Se facessi parte del corpo dei Vigili Urbani avvertire una forte frustrazione sentendomi smentito nell’esercizio delle mie funzioni.
Una mancanza di rispetto per chi in quel giorno ha svolto a pieno il proprio dovere senza usare due pesi e due misure, atteggiamento corretto che viene solitamente preteso da chi, come i Vigili Urbani, ricoprono un ruolo impegnativo e di prima accoglienza per i tanti turisti presenti nel territorio e di tutela dei cittadini.
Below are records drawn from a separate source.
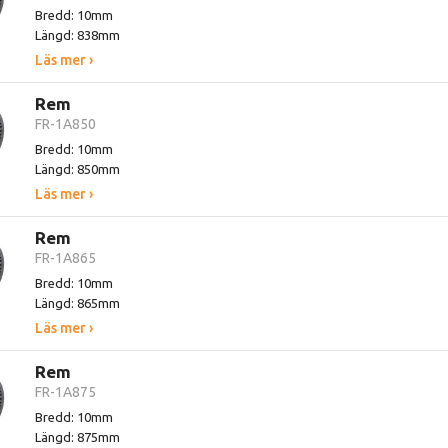
Bredd: 10mm
Längd: 838mm
Läs mer ›
Rem
FR-1A850
Bredd: 10mm
Längd: 850mm
Läs mer ›
Rem
FR-1A865
Bredd: 10mm
Längd: 865mm
Läs mer ›
Rem
FR-1A875
Bredd: 10mm
Längd: 875mm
Quale sarà d’ora in avanti l’approccio alle mute nel Comune di Assisi? Dove è posto il limite per il quale il primo cittadino si farà carico delle multe delle auto in sosta? Qualsiasi evento, festività, o manifestazione si svolgerà in città renderà tutte le multe “elevate” soggette ad una revisione o ad un condono? Non c’è dato sapere almeno sino allo svolgimento di altri eventi in Assisi.
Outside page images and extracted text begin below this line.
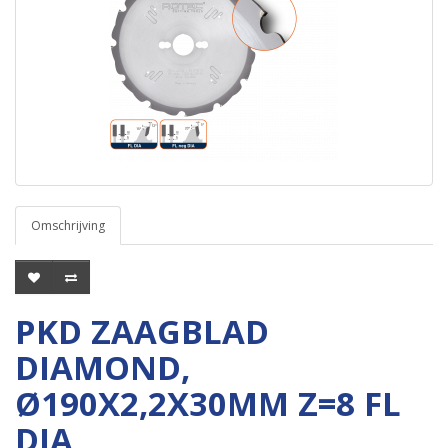
Omschrijving
PKD ZAAGBLAD
DIAMOND,
Ø190X2,2X30MM Z=8 FL
DIA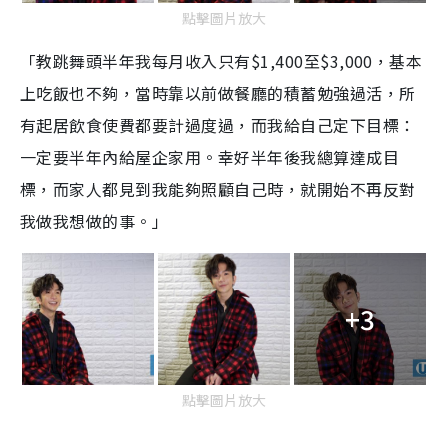
點擊圖片放大
「教跳舞頭半年我每月收入只有$1,400至$3,000，基本
上吃飯也不夠，當時靠以前做餐廳的積蓄勉強過活，所
有起居飲食使費都要計過度過，而我給自己定下目標：
一定要半年內給屋企家用。幸好半年後我總算達成目
標，而家人都見到我能夠照顧自己時，就開始不再反對
我做我想做的事。」
+3
點擊圖片放大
In tutto questo forse chi avrebbe dovuto prendere una netta posizione, e non l’ha fatto, è proprio l’assessore preposto Lucio Cannelli, il quale dovrà di fronte al corpo dei Vigili Urbani giustificare l’azione di “condono” messa in atto dal proprio Sindaco, ma soprattutto dovrà giustificare in futuro ogni singola multa “elevata” dai Vigili Urbani. Essere Assessori significa certamente rispettare chi ti ha voluto nella propria giunta, ma ancora più importanti sono gli elettori che ti hanno sostenuto per diventare Consigliere Comunale, ruolo per il quale nessuno potrà mai estrometterti nel quinquennio della durate legislativa.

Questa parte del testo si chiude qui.